Learnable coarse-graining
Approximate meso-scale physics
August 24, 2020 — August 1, 2023
The great success of statistical mechanics is that it has discovered some coarse-grained representations of complicated systems, under some very specific approximations. Can we learn more general coarse-grainings from data?
I am not yet sure if this is a separate topic from multi-fidelity modeling. It does relate to learning with conservation laws.
An interesting philosophical confusion in this idea: We mix together statistical mechanics, which is about randomness from many things together, with statistics, which is about uncertainty. Hijinks ensue.
The intro to a recent workshop will do to set the scene. CECAM - (Machine) learning how to coarse-grain:
Coarse-grained (CG) models aim at a reduced description of a molecular system, offering not only practical benefits, such as significant computational advantages, but also the means to effectively test what subset of degrees of freedom and interactions are sufficient to describe physical processes of interest (Noid 2013; Voth 2008). While the last few decades have yielded significant advances in the development of coarse-grained models—from foundational considerations to practical force-field parametrization algorithms and methods—a number of strong assumptions the community makes has plagued its further development. For instance, the persistent description of nonbonded interactions in terms of pairwise functions alone puts a severe bound on the quality of these models, ultimately sacrificing accuracy and transferability.

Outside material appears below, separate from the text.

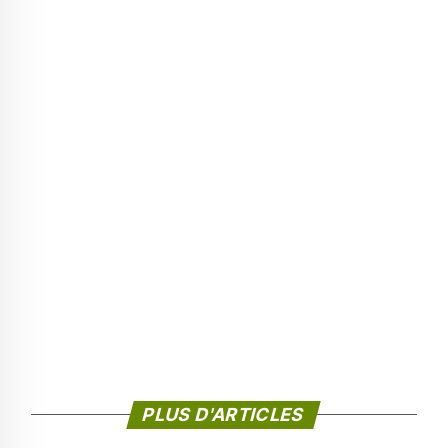
PLUS D'ARTICLES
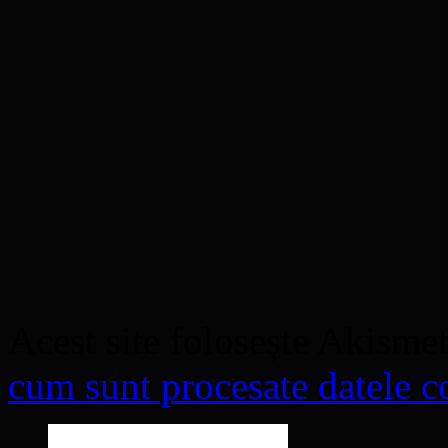
Acest site folosește Akisme
cum sunt procesate datele co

Machine learning (ML) models—a class of statistical models that systematically improve with increased training data—have recently percolated in many areas of science as a novel powerful tool (Butler et al. 2018). While significant developments have been made in the context of applying ML in chemistry and materials science as a way to speed-up computationally-expensive quantum-chemistry calculations (4, 5, 6, Behler 2016), the progress for CG models has been much more limited, due in part to a lack of improved computational scaling. While the development of CG force fields, using either kernels (Behler 2016) or neural networks (John and Csányi 2017; Lemke and Peter 2017; Zhang et al. 2018), has been demonstrated, there is still a need to address more complex systems and computational efficiency.